* GOAL OF THE EXERCISE:
Your answer must be the full listing, word for word, with no images in it.
*** Begin section ***
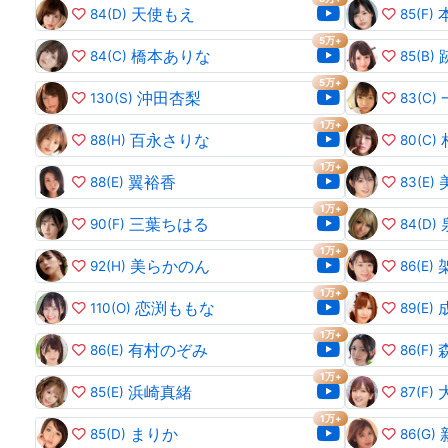
天使もえ
84
(D)
85
(F)
5万+
橋本ありな
84
(C)
85
(B)
5万+
沖田杏梨
130
(S)
83
(C)
1万+
百永さりな
88
(H)
80
(C)
1万+
翼裕香
88
(E)
83
(E)
1万+
三葉ちはる
90
(F)
84
(D)
1万+
美らかのん
92
(H)
86
(E)
1万+
恋渕ももな
110
(O)
89
(E)
1万+
有村のぞみ
86
(E)
86
(F)
1万+
浜崎真緒
85
(E)
87
(F)
1万+
まりか
85
(D)
86
(G)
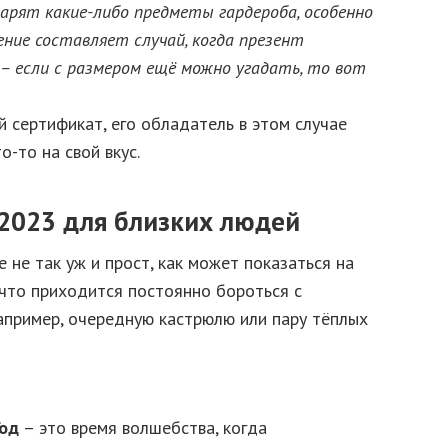
дарят какие-либо предметы гардероба, особенно
ение составляет случай, когда презент
 – если с размером ещё можно угадать, то вот
 сертификат, его обладатель в этом случае
-то на свой вкус.
2023 для близких людей
 не так уж и прост, как может показаться на
, что приходится постоянно бороться с
апример, очередную кастрюлю или пару тёплых
Год
– это время волшебства, когда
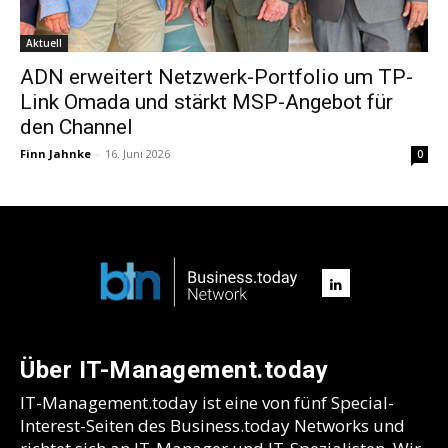
Aktuell
ADN erweitert Netzwerk-Portfolio um TP-
Link Omada und stärkt MSP-Angebot für
den Channel
Finn Jahnke
-
16. Juni 2026
0
Über IT-Management.today
IT-Management.today ist eine von fünf Special-
Interest-Seiten des Business.today Networks und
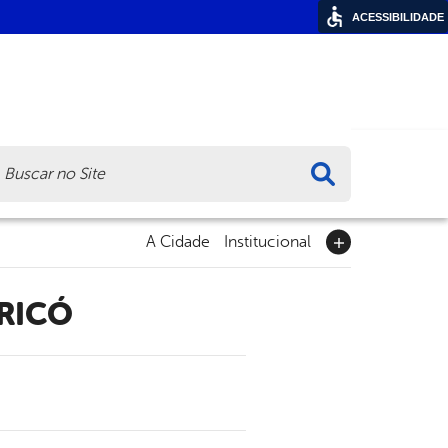
ACESSIBILIDADE
ca
A Cidade
Institucional
ERICÓ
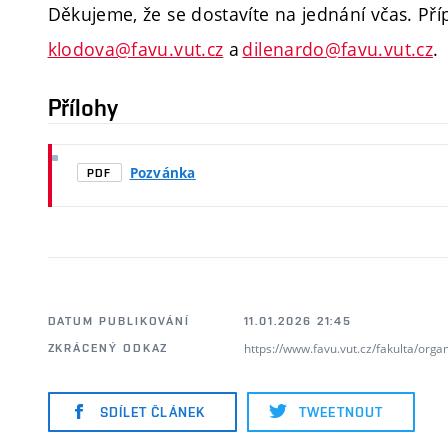
Děkujeme, že se dostavíte na jednání včas. Př
klodova@favu.vut.cz
a
dilenardo@favu.vut.cz
.
Přílohy
Pozvánka
PDF
DATUM PUBLIKOVÁNÍ
11.01.2026 21:45
https://www.favu.vut.cz/fakulta/org
ZKRÁCENÝ ODKAZ
SDÍLET ČLÁNEK
TWEETNOUT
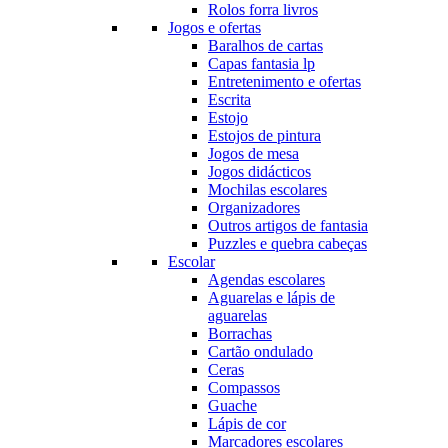
Rolos forra livros
Jogos e ofertas
Baralhos de cartas
Capas fantasia lp
Entretenimento e ofertas
Escrita
Estojo
Estojos de pintura
Jogos de mesa
Jogos didácticos
Mochilas escolares
Organizadores
Outros artigos de fantasia
Puzzles e quebra cabeças
Escolar
Agendas escolares
Aguarelas e lápis de
aguarelas
Borrachas
Cartão ondulado
Ceras
Compassos
Guache
Lápis de cor
Marcadores escolares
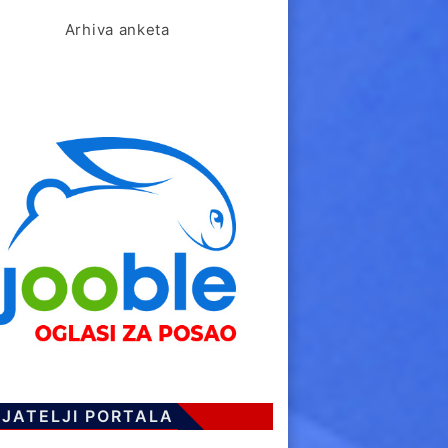
Arhiva anketa
IJATELJI PORTALA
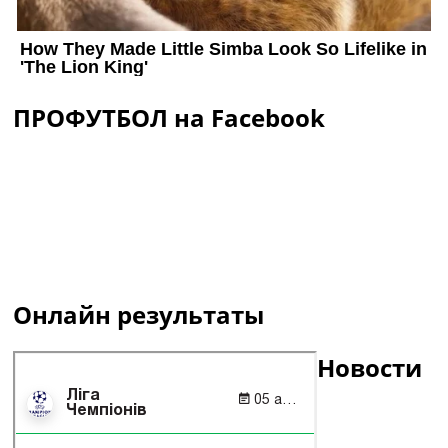
ПРОФУТБОЛ на Facebook
Онлайн результаты
Новости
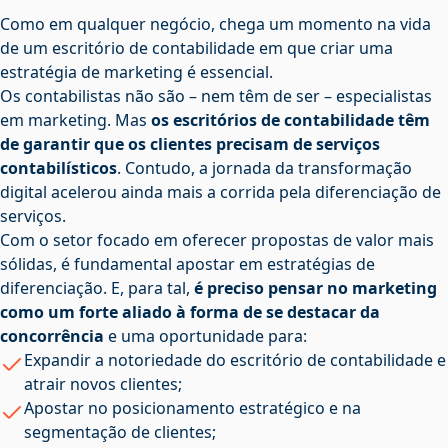
Como em qualquer negócio, chega um momento na vida
de um escritório de contabilidade em que criar uma
estratégia de marketing é essencial.
Os contabilistas não são – nem têm de ser – especialistas
em marketing. Mas
os escritórios de contabilidade têm
de garantir que os clientes precisam de serviços
contabilísticos
. Contudo, a jornada da transformação
digital acelerou ainda mais a corrida pela diferenciação de
serviços.
Com o setor focado em oferecer propostas de valor mais
sólidas, é fundamental apostar em estratégias de
diferenciação. E, para tal,
é preciso pensar no marketing
como um forte aliado à forma de se destacar da
concorrência
e uma oportunidade para:
Expandir a notoriedade do escritório de contabilidade e
atrair novos clientes;
Apostar no posicionamento estratégico e na
segmentação de clientes;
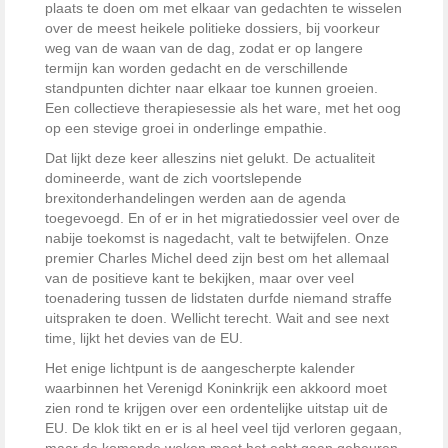
plaats te doen om met elkaar van gedachten te wisselen
over de meest heikele politieke dossiers, bij voorkeur
weg van de waan van de dag, zodat er op langere
termijn kan worden gedacht en de verschillende
standpunten dichter naar elkaar toe kunnen groeien.
Een collectieve therapiesessie als het ware, met het oog
op een stevige groei in onderlinge empathie.
Dat lijkt deze keer alleszins niet gelukt. De actualiteit
domineerde, want de zich voortslepende
brexitonderhandelingen werden aan de agenda
toegevoegd. En of er in het migratiedossier veel over de
nabije toekomst is nagedacht, valt te betwijfelen. Onze
premier Charles Michel deed zijn best om het allemaal
van de positieve kant te bekijken, maar over veel
toenadering tussen de lidstaten durfde niemand straffe
uitspraken te doen. Wellicht terecht. Wait and see next
time, lijkt het devies van de EU.
Het enige lichtpunt is de aangescherpte kalender
waarbinnen het Verenigd Koninkrijk een akkoord moet
zien rond te krijgen over een ordentelijke uitstap uit de
EU. De klok tikt en er is al heel veel tijd verloren gegaan,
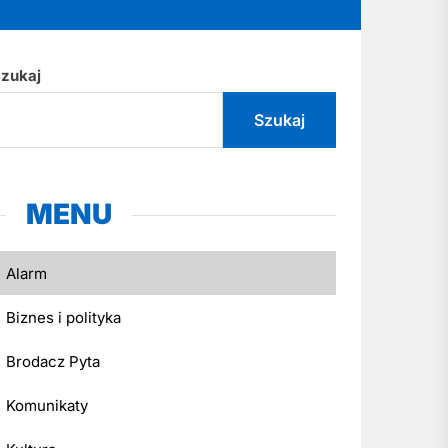
zukaj
Szukaj
MENU
Alarm
Biznes i polityka
Brodacz Pyta
Komunikaty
*** End section ***
* COMPLETED EXERCISE:
天使もえ
84
(D)
85
(F)
5万+
橋本ありな
84
(C)
85
(B)
5万+
沖田杏梨
130
(S)
83
(C)
1万+
百永さりな
88
(H)
80
(C)
1万+
翼裕香
88
(E)
83
(E)
1万+
三葉ちはる
90
(F)
84
(D)
1万+
美らかのん
92
(H)
86
(E)
1万+
恋渕ももな
110
(O)
89
(E)
1万+
有村のぞみ
86
(E)
86
(F)
1万+
浜崎真緒
85
(E)
87
(F)
1万+
まりか
85
(D)
86
(G)
дарят какие-либо предметы гардероба, особенно
ение составляет случай, когда презент
 – если с размером ещё можно угадать, то вот
 сертификат, его обладатель в этом случае
-то на свой вкус.
2023 для близких людей
 не так уж и прост, как может показаться на
, что приходится постоянно бороться с
апример, очередную кастрюлю или пару тёплых
Год
– это время волшебства, когда
Aktuell
ADN erweitert Netzwerk-Portfolio um TP-
Link Omada und stärkt MSP-Angebot für
den Channel
Finn Jahnke
-
16. Juni 2026
0
Über IT-Management.today
IT-Management.today ist eine von fünf Special-
Interest-Seiten des Business.today Networks und
ACESSIBILIDADE
ca
A Cidade
Institucional
ERICÓ
Děkujeme, že se dostavíte na jednání včas. Př
klodova@favu.vut.cz
a
dilenardo@favu.vut.cz
.
Přílohy
Pozvánka
PDF
DATUM PUBLIKOVÁNÍ
11.01.2026 21:45
https://www.favu.vut.cz/fakulta/org
ZKRÁCENÝ ODKAZ
SDÍLET ČLÁNEK
TWEETNOUT
Rolos forra livros
Jogos e ofertas
Baralhos de cartas
Capas fantasia lp
Entretenimento e ofertas
Escrita
Estojo
Estojos de pintura
Jogos de mesa
Jogos didácticos
Mochilas escolares
Organizadores
Outros artigos de fantasia
Puzzles e quebra cabeças
Escolar
Agendas escolares
Aguarelas e lápis de
aguarelas
Borrachas
Cartão ondulado
Ceras
Compassos
Guache
Lápis de cor
Marcadores escolares
Arhiva anketa
IJATELJI PORTALA
ПРОФУТБОЛ на Facebook
Онлайн результаты
Новости
Como em qualquer negócio, chega um momento na vida
de um escritório de contabilidade em que criar uma
estratégia de marketing é essencial.
Os contabilistas não são – nem têm de ser – especialistas
em marketing. Mas
os escritórios de contabilidade têm
de garantir que os clientes precisam de serviços
contabilísticos
. Contudo, a jornada da transformação
digital acelerou ainda mais a corrida pela diferenciação de
serviços.
Com o setor focado em oferecer propostas de valor mais
sólidas, é fundamental apostar em estratégias de
diferenciação. E, para tal,
é preciso pensar no marketing
como um forte aliado à forma de se destacar da
concorrência
e uma oportunidade para:
Expandir a notoriedade do escritório de contabilidade e
atrair novos clientes;
Apostar no posicionamento estratégico e na
segmentação de clientes;
plaats te doen om met elkaar van gedachten te wisselen
over de meest heikele politieke dossiers, bij voorkeur
weg van de waan van de dag, zodat er op langere
termijn kan worden gedacht en de verschillende
standpunten dichter naar elkaar toe kunnen groeien.
Een collectieve therapiesessie als het ware, met het oog
op een stevige groei in onderlinge empathie.
Dat lijkt deze keer alleszins niet gelukt. De actualiteit
domineerde, want de zich voortslepende
brexitonderhandelingen werden aan de agenda
toegevoegd. En of er in het migratiedossier veel over de
nabije toekomst is nagedacht, valt te betwijfelen. Onze
premier Charles Michel deed zijn best om het allemaal
van de positieve kant te bekijken, maar over veel
toenadering tussen de lidstaten durfde niemand straffe
uitspraken te doen. Wellicht terecht. Wait and see next
time, lijkt het devies van de EU.
Het enige lichtpunt is de aangescherpte kalender
waarbinnen het Verenigd Koninkrijk een akkoord moet
zien rond te krijgen over een ordentelijke uitstap uit de
EU. De klok tikt en er is al heel veel tijd verloren gegaan,
zukaj
Szukaj
MENU
Alarm
Biznes i polityka
Brodacz Pyta
Komunikaty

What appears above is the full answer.